CMS Open Data¶
The CMS experiment at CERN has released research-quality data from particle collisions at the LHC since 2014. Almost all data from the first LHC run in 2010–2012 ("Run1") with the corresponding simulated samples are in the public domain, and several scientific studies have been performed using these data. First data from the second LHC run in 2015-2018 ("Run2") have been released in 2021.
Open data are released after an embargo period of six years, which allows the collaboration to understand the detector performance and to exploit the scientific potential of these data. This is also necessary for the time needed to reprocess the data with the best available knowledge before the release.
The first release of each year’s data consists of 50% of the integrated luminosity recorded by the experiment, and the remaining data will be released within ten years, unless active analysis is still ongoing. However, the amount of open data will be limited to 20% of data with the similar centre-of-mass energy and collision type while such data are still planned to be taken. This approach allows for a fairly prompt release of the data after a major reprocessing once the reconstruction has been optimised, but still guarantees that the collaboration will have the opportunity to complete the planned studies with the complete dataset first.
The open data releases are regulated in the CMS data preservation, re-use and open access policy.

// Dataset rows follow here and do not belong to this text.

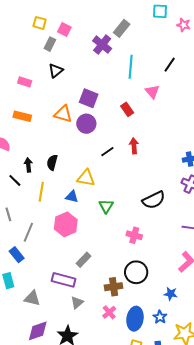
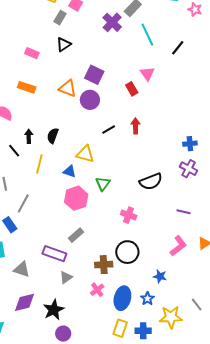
cyan line: (131, 67) -> (147, 35), moved, turned -35
pink triangle: (152, 92) -> (147, 74), moved
pink hexagon: (66, 224) -> (76, 198), moved

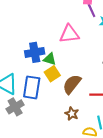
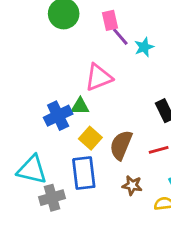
green triangle: (50, 59) -> (80, 106), moved
blue rectangle: (32, 87) -> (84, 173), moved
gray cross: (15, 107) -> (52, 198), turned 30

CERN open data portal includes a brief description about CMS open data and different tools available to analyze them. The main points are:
-
the released data are as those used by the CMS collaboration, with all their complexicity
-
some CMS-specific software is needed and available to get started with these data
-
a computing environment compatible with the data and software needed for their analysis is provided.
The experimental particle physics data are complex and studying them requires a solid understanding of the underlying physics, knowledge of different detector systems involved in data taking, and some mastering of the data handling. Some of these challenges have been addressed in this note, and this guide is part of the measures taken to improve the usability of CMS open data.